それは、シャドネスが発したもののような気がして、皐は呆気に取られた。
(いくらシャドネスが個体ごとに多種多様だからって言って・・・言葉が操れるなんて聞いてないんですがー・・・)
___おいしい・・・
皐の心中の呟きもよそに、『声』は低く高く、小さく大きく・・・響く。
___もっと・・・たべたい・・・・・・・
「・・・・・・・あのー・・・まさか」
___おいしい・・・たべたい・・・
___もっと・・・たくさん・・・・・・・ちょうだい・・・ちょうだいぃ・・・
___たべたい・・・たべたいぃぃぃぃっ!!!!!!!
「マジですかっ!」
空気が震えるような、怖気立つような叫びと共に、二匹のシャドネスは皐に攻撃を開始した。
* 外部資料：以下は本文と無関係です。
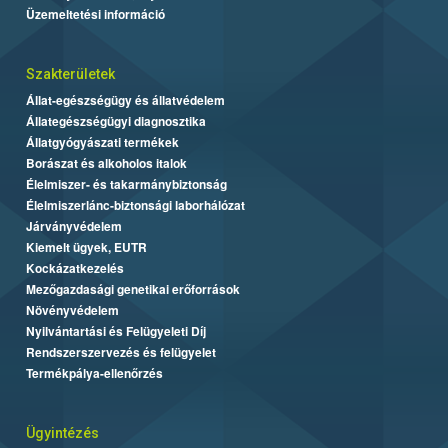
Üzemeltetési információ
Szakterületek
Állat-egészségügy és állatvédelem
Állategészségügyi diagnosztika
Állatgyógyászati termékek
Borászat és alkoholos italok
Élelmiszer- és takarmánybiztonság
Élelmiszerlánc-biztonsági laborhálózat
Járványvédelem
Kiemelt ügyek, EUTR
Kockázatkezelés
Mezőgazdasági genetikai erőforrások
Növényvédelem
Nyilvántartási és Felügyeleti Díj
Rendszerszervezés és felügyelet
Termékpálya-ellenőrzés
Ügyintézés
皐は軽口を叩きながらも真剣な目つきで、ルートを巻き込まないよう気を使いながら回避準備に入る。
2匹のシャドネスの躯の一部が、人頭大の球体となって『分離』し、皐に向かって飛来する。
それをぎりぎり避けながら、皐は舌打ちしながら苦々しげに顔をしかめた。
(マズイかなー・・・打開策見つかんないや・・・・・)
こんな事になるんなら利心の同行断らなければよかった、と今更ながら心の片隅で思う。